GMECs at 70%–80% confluence were transduced with adenovirus supernatant at a multiplicity of infection (MOI) of 200. Ad-GFP was used as the control. Cells were harvested for RNA extraction after transduction for 72 h using Cell RNA Extraction Kit (TIANGEN, Beijing, China).

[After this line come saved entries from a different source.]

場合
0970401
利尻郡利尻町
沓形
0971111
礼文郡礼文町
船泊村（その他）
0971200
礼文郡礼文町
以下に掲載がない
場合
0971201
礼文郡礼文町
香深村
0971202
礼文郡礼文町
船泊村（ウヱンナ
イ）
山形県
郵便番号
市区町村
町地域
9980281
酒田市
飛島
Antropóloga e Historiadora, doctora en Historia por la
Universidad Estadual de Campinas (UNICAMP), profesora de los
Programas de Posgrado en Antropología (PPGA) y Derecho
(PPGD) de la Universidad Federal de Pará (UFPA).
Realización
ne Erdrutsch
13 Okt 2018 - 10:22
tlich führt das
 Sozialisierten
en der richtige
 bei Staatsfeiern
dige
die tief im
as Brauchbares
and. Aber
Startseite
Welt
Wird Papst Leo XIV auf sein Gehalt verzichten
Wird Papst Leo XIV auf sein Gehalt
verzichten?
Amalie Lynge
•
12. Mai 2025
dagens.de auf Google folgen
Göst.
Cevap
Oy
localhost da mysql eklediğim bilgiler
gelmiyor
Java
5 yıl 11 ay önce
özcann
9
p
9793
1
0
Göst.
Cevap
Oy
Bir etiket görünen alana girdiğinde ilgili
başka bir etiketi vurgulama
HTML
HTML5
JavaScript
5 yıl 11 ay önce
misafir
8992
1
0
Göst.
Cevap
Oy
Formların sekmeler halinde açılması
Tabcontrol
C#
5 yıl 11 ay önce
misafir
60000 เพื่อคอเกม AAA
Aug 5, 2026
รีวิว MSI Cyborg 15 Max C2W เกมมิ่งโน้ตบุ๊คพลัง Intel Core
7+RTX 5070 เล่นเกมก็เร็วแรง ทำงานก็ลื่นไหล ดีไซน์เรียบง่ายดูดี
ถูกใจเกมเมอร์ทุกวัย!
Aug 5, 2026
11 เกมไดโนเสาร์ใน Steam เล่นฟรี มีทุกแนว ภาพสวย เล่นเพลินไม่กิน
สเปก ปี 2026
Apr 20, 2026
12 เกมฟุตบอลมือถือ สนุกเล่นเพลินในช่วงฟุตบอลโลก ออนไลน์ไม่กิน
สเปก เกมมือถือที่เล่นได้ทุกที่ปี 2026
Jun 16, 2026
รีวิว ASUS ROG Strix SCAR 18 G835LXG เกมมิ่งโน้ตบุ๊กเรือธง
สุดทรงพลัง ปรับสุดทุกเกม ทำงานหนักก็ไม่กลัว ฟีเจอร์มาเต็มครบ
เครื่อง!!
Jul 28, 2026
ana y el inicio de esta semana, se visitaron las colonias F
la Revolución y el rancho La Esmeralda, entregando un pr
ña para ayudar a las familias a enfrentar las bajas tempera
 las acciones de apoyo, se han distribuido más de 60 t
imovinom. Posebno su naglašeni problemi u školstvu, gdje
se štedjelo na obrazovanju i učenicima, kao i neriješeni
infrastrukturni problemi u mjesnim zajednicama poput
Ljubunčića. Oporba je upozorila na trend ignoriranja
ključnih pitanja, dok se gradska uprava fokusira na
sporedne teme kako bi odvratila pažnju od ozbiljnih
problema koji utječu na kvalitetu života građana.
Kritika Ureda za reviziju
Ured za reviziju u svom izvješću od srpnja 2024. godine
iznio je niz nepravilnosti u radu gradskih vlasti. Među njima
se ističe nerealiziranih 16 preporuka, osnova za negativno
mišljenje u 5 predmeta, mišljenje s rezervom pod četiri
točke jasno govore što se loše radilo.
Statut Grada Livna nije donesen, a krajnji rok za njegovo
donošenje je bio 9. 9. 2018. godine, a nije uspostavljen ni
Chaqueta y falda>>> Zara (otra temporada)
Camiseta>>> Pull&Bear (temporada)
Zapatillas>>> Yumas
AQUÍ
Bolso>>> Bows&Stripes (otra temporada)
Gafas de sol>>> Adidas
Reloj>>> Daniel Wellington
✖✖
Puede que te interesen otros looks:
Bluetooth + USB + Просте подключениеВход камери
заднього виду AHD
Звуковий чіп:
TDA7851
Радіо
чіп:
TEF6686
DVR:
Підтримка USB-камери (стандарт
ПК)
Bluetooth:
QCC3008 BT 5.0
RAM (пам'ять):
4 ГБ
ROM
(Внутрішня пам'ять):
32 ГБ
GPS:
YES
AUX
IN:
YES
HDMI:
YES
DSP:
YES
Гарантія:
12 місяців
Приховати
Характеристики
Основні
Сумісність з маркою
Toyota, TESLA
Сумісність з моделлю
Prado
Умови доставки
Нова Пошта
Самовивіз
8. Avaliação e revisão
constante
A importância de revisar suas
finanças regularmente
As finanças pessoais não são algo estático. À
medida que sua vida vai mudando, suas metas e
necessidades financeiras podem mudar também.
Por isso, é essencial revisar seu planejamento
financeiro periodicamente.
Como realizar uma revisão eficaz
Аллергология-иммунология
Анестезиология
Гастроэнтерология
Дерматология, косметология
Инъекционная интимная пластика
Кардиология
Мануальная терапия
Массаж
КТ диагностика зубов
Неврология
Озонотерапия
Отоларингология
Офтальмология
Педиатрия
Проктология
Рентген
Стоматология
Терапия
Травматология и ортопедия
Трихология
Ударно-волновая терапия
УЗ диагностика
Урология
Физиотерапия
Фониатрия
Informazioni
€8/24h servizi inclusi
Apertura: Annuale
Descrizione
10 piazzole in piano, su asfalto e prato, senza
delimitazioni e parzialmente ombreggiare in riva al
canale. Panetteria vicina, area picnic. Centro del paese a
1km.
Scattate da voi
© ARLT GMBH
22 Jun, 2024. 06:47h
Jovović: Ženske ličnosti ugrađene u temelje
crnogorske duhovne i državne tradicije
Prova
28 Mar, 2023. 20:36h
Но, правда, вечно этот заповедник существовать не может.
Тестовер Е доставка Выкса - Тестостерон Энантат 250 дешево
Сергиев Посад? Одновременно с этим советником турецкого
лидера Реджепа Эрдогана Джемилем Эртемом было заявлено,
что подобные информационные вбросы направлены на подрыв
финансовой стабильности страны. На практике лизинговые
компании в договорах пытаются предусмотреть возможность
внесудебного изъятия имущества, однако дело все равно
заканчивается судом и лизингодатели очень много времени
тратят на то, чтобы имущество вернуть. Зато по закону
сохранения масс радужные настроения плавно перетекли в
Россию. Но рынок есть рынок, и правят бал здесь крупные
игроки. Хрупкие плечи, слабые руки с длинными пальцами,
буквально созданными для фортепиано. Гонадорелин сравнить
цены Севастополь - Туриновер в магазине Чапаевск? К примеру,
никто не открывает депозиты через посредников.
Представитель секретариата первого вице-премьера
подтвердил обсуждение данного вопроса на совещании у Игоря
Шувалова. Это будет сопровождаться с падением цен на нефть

4.7. Western Blot Analyses

The protein samples were extracted with radio immunoprecipitation assay lysis buffer (RIPA) (Solarbio, Beijing, China) supplemented with 10% PMSF. Western blot was assessed following the protocol described previously [49]. Polyclonal rabbit anti-SP1 (Abcam, ab13370, Cambridge, UK, 1:3000) and monoclonal mouse anti-GAPDH (CWBIO, China, 1:1000) were used as the primary antibodies. Polyclonal goat anti-mouse/rabbit IgG coupled to HRP (TIANGEN, AB101, China, and 1:1000) was used as secondary antibody respectively. Signals were detected using the chemiluminescent ECL Western blot detection system (Pierce, Thermo Fisher Scientific Inc., Rockford, IL, USA).

4.8. Statistical Analyses

The results are expressed as mean ± SD, and SPSS 19.0 (IBM, Armonk, NY, USA) was used for statistical analysis. Data of qPCR were analyzed relative to the control using the 2−∆∆ method. Group data for multiple comparisons were analyzed by ANOVA using a general linear model procedure followed by Tukey’s test. Significance was established at a p < 0.05.

5. Conclusions

In summary, we firstly cloned 4376 bp full-length cDNA of the SP1 gene, includes 103 bp of 5'UTR, 2358 bp of ORF (HM_236311) and 1915 bp of 3'UTR using a RACE method. Goat SP1 is predominantly expressed in the lungs and small intestine, followed by muscle, spleen, mammary gland and subcutaneous fat. Lactation stages have no significant effects on SP1 expression. Over expression of SP1 in GMECs led to higher concentration of PPARγ and lower LXRα mRNA levels in GMECs, and correspondingly altered the expression of CD36, LPL, ACSL1, FABP3, ACACA and ACSS2. These results were further enhanced by the silencing of SP1. The expression of SREBP1 and FASN remained unaffected by the alteration of SP1 mRNA. These results indicate that SP1 may be involved in milk fat metabolism via the control of PPARγ and LXRα.